> [YOUR ASSIGNMENT]:
When you output the records, match them exactly and omit any picture they include.

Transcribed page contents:
☆ ☆ ☆

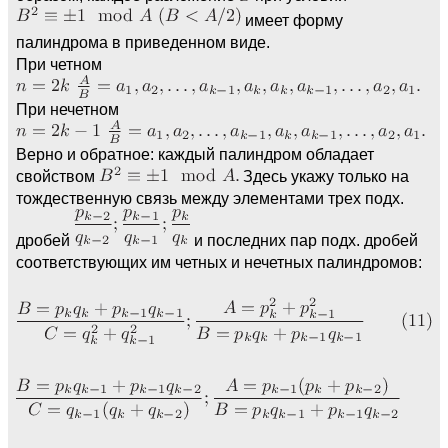
имеет форму
палиндрома в приведенном виде.
При четном
При нечетном
Верно и обратное: каждый палиндром обладает
свойством
Здесь укажу только на
тождественную связь между элементами трех подх.
дробей
и последних пар подх. дробей
соответствующих им четных и нечетных палиндромов:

☆ ☆ ☆

> [RESULT FOR THIS EXERCISE]:
имеет форму
палиндрома в приведенном виде.
При четном
При нечетном
Верно и обратное: каждый палиндром обладает
свойством
Здесь укажу только на
тождественную связь между элементами трех подх.
дробей
и последних пар подх. дробей
соответствующих им четных и нечетных палиндромов:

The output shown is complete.